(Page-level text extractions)
•••

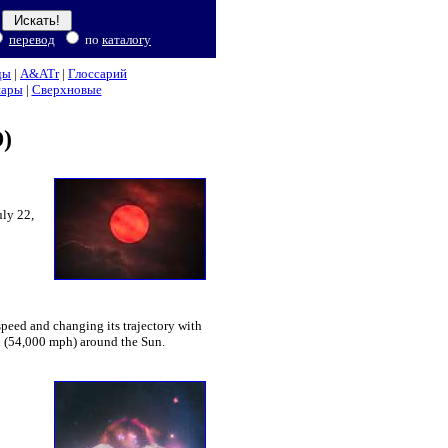
перевод
по
каталогу
ды
|
A&ATr
|
Глоссарий
нары
|
Сверхновые
)
uly 22,
peed and changing its trajectory with
h (54,000 mph) around the Sun.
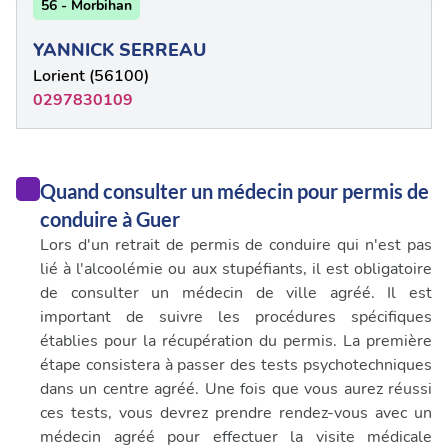
notre site avec nos partenaires de médias sociaux, de
56 - Morbihan
publicité et d'analyse, qui peuvent combiner celles-ci
YANNICK SERREAU
avec d'autres informations que vous leur avez fournies
ou qu'ils ont collectées lors de votre utilisation de leurs
Lorient (56100)
services.
0297830109
Quand consulter un médecin pour permis de
conduire à Guer
Lors d'un retrait de permis de conduire qui n'est pas
lié à l'alcoolémie ou aux stupéfiants, il est obligatoire
de consulter un médecin de ville agréé. Il est
important de suivre les procédures spécifiques
établies pour la récupération du permis. La première
étape consistera à passer des tests psychotechniques
dans un centre agréé. Une fois que vous aurez réussi
ces tests, vous devrez prendre rendez-vous avec un
médecin agréé pour effectuer la visite médicale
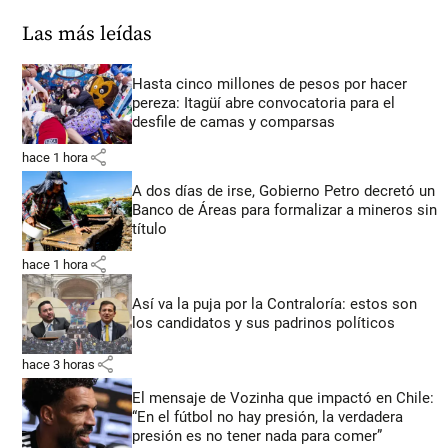
Las más leídas
Hasta cinco millones de pesos por hacer
pereza: Itagüí abre convocatoria para el
desfile de camas y comparsas
share
hace 1 hora
A dos días de irse, Gobierno Petro decretó un
Banco de Áreas para formalizar a mineros sin
título
share
hace 1 hora
Así va la puja por la Contraloría: estos son
los candidatos y sus padrinos políticos
share
hace 3 horas
El mensaje de Vozinha que impactó en Chile:
“En el fútbol no hay presión, la verdadera
presión es no tener nada para comer”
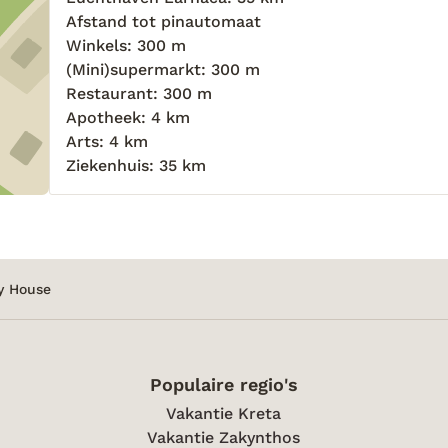
Afstand tot pinautomaat
Winkels: 300 m
(Mini)supermarkt: 300 m
Restaurant: 300 m
Apotheek: 4 km
Arts: 4 km
Ziekenhuis: 35 km
y House
Populaire regio's
Vakantie Kreta
Vakantie Zakynthos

•••

### Assigned task
Print the data exactly, from its first line to the line containing "desfile de camas y comparsas", both included. Omit the pictures.

### Output of the task
перевод
по
каталогу
ды
|
A&ATr
|
Глоссарий
нары
|
Сверхновые
)
uly 22,
peed and changing its trajectory with
h (54,000 mph) around the Sun.
notre site avec nos partenaires de médias sociaux, de
56 - Morbihan
publicité et d'analyse, qui peuvent combiner celles-ci
YANNICK SERREAU
avec d'autres informations que vous leur avez fournies
ou qu'ils ont collectées lors de votre utilisation de leurs
Lorient (56100)
services.
0297830109
Quand consulter un médecin pour permis de
conduire à Guer
Lors d'un retrait de permis de conduire qui n'est pas
lié à l'alcoolémie ou aux stupéfiants, il est obligatoire
de consulter un médecin de ville agréé. Il est
important de suivre les procédures spécifiques
établies pour la récupération du permis. La première
étape consistera à passer des tests psychotechniques
dans un centre agréé. Une fois que vous aurez réussi
ces tests, vous devrez prendre rendez-vous avec un
médecin agréé pour effectuer la visite médicale
Las más leídas
Hasta cinco millones de pesos por hacer
pereza: Itagüí abre convocatoria para el
desfile de camas y comparsas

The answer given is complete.